● **Material supplied**:
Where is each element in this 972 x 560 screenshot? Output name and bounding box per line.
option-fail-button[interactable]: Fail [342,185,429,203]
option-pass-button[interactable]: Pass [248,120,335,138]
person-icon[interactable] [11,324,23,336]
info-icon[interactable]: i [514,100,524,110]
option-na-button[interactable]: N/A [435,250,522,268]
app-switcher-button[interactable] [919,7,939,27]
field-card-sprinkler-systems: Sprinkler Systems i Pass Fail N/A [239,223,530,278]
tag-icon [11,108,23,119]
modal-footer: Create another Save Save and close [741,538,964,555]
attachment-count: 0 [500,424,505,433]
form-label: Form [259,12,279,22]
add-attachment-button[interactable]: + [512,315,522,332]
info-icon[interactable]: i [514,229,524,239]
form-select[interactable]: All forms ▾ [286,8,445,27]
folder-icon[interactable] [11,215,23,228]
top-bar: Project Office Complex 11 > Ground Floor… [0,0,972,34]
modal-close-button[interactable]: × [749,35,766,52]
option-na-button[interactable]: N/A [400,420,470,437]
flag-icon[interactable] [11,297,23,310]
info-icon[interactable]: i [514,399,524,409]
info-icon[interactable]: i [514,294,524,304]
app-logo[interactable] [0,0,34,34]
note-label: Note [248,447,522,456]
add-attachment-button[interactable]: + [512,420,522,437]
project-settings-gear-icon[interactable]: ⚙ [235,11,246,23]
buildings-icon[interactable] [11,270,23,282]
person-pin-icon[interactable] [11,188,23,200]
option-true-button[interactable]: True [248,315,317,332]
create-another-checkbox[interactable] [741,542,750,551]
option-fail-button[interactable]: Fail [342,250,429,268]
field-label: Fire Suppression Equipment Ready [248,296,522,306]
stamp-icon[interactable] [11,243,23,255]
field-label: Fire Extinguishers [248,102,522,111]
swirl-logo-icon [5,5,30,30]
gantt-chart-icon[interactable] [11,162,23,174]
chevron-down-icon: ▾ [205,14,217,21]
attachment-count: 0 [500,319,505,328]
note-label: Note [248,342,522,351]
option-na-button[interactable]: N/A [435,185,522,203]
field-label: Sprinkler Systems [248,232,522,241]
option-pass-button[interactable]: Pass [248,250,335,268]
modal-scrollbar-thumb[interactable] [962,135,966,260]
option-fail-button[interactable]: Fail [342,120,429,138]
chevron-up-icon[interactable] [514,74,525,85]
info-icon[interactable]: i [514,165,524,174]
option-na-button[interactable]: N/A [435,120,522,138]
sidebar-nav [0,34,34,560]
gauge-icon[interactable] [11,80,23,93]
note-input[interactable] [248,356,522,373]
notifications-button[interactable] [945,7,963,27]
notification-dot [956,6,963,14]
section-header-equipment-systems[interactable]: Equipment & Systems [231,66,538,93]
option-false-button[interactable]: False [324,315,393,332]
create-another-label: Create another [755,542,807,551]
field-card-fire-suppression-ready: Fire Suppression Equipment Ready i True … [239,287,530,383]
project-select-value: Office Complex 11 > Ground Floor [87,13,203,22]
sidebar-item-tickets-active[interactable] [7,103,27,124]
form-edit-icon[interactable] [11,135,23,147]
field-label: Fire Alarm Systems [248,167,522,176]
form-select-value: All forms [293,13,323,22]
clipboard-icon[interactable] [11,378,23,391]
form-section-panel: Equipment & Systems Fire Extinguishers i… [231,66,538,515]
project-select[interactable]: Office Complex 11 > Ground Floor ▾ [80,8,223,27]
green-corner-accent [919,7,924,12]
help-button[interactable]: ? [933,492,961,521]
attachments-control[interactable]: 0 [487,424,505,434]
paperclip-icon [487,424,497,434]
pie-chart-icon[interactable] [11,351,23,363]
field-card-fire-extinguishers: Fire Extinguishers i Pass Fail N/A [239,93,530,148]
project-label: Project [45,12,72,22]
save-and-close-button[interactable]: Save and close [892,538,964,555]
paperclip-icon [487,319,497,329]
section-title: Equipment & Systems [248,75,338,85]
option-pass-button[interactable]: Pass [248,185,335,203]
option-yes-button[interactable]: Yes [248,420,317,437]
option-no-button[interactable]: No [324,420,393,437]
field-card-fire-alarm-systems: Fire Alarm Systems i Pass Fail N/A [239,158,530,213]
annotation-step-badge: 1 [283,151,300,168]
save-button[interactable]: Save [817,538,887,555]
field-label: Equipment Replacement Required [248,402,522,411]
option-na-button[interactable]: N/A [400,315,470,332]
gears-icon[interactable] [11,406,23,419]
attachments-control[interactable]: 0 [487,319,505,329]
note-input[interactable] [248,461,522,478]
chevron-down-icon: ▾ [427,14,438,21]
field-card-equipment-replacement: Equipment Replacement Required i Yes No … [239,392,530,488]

● **Task details**: Reproduce all of the records precisely. No word may differ.

● **Answer to the problem**:
Where is each element in this 972 x 560 screenshot? Output name and bounding box per line.
option-fail-button[interactable]: Fail [342,185,429,203]
option-pass-button[interactable]: Pass [248,120,335,138]
person-icon[interactable] [11,324,23,336]
info-icon[interactable]: i [514,100,524,110]
option-na-button[interactable]: N/A [435,250,522,268]
app-switcher-button[interactable] [919,7,939,27]
field-card-sprinkler-systems: Sprinkler Systems i Pass Fail N/A [239,223,530,278]
tag-icon [11,108,23,119]
modal-footer: Create another Save Save and close [741,538,964,555]
attachment-count: 0 [500,424,505,433]
form-label: Form [259,12,279,22]
add-attachment-button[interactable]: + [512,315,522,332]
info-icon[interactable]: i [514,229,524,239]
form-select[interactable]: All forms ▾ [286,8,445,27]
folder-icon[interactable] [11,215,23,228]
top-bar: Project Office Complex 11 > Ground Floor… [0,0,972,34]
modal-close-button[interactable]: × [749,35,766,52]
option-na-button[interactable]: N/A [400,420,470,437]
flag-icon[interactable] [11,297,23,310]
info-icon[interactable]: i [514,399,524,409]
info-icon[interactable]: i [514,294,524,304]
app-logo[interactable] [0,0,34,34]
note-label: Note [248,447,522,456]
add-attachment-button[interactable]: + [512,420,522,437]
project-settings-gear-icon[interactable]: ⚙ [235,11,246,23]
buildings-icon[interactable] [11,270,23,282]
person-pin-icon[interactable] [11,188,23,200]
option-true-button[interactable]: True [248,315,317,332]
create-another-checkbox[interactable] [741,542,750,551]
option-fail-button[interactable]: Fail [342,250,429,268]
field-label: Fire Suppression Equipment Ready [248,296,522,306]
stamp-icon[interactable] [11,243,23,255]
field-label: Fire Extinguishers [248,102,522,111]
swirl-logo-icon [5,5,30,30]
gantt-chart-icon[interactable] [11,162,23,174]
chevron-down-icon: ▾ [205,14,217,21]
attachment-count: 0 [500,319,505,328]
note-label: Note [248,342,522,351]
option-na-button[interactable]: N/A [435,185,522,203]
field-label: Sprinkler Systems [248,232,522,241]
option-pass-button[interactable]: Pass [248,250,335,268]
modal-scrollbar-thumb[interactable] [962,135,966,260]
option-fail-button[interactable]: Fail [342,120,429,138]
chevron-up-icon[interactable] [514,74,525,85]
info-icon[interactable]: i [514,165,524,174]
option-na-button[interactable]: N/A [435,120,522,138]
sidebar-nav [0,34,34,560]
gauge-icon[interactable] [11,80,23,93]
note-input[interactable] [248,356,522,373]
notifications-button[interactable] [945,7,963,27]
notification-dot [956,6,963,14]
section-header-equipment-systems[interactable]: Equipment & Systems [231,66,538,93]
option-false-button[interactable]: False [324,315,393,332]
create-another-label: Create another [755,542,807,551]
field-card-fire-suppression-ready: Fire Suppression Equipment Ready i True … [239,287,530,383]
project-select-value: Office Complex 11 > Ground Floor [87,13,203,22]
sidebar-item-tickets-active[interactable] [7,103,27,124]
form-edit-icon[interactable] [11,135,23,147]
field-label: Fire Alarm Systems [248,167,522,176]
form-select-value: All forms [293,13,323,22]
clipboard-icon[interactable] [11,378,23,391]
form-section-panel: Equipment & Systems Fire Extinguishers i… [231,66,538,515]
project-select[interactable]: Office Complex 11 > Ground Floor ▾ [80,8,223,27]
green-corner-accent [919,7,924,12]
help-button[interactable]: ? [933,492,961,521]
attachments-control[interactable]: 0 [487,424,505,434]
paperclip-icon [487,424,497,434]
pie-chart-icon[interactable] [11,351,23,363]
field-card-fire-extinguishers: Fire Extinguishers i Pass Fail N/A [239,93,530,148]
project-label: Project [45,12,72,22]
save-and-close-button[interactable]: Save and close [892,538,964,555]
paperclip-icon [487,319,497,329]
section-title: Equipment & Systems [248,75,338,85]
option-pass-button[interactable]: Pass [248,185,335,203]
option-yes-button[interactable]: Yes [248,420,317,437]
option-no-button[interactable]: No [324,420,393,437]
field-card-fire-alarm-systems: Fire Alarm Systems i Pass Fail N/A [239,158,530,213]
annotation-step-badge: 1 [283,151,300,168]
save-button[interactable]: Save [817,538,887,555]
field-label: Equipment Replacement Required [248,402,522,411]
option-na-button[interactable]: N/A [400,315,470,332]
gears-icon[interactable] [11,406,23,419]
attachments-control[interactable]: 0 [487,319,505,329]
note-input[interactable] [248,461,522,478]
chevron-down-icon: ▾ [427,14,438,21]
field-card-equipment-replacement: Equipment Replacement Required i Yes No … [239,392,530,488]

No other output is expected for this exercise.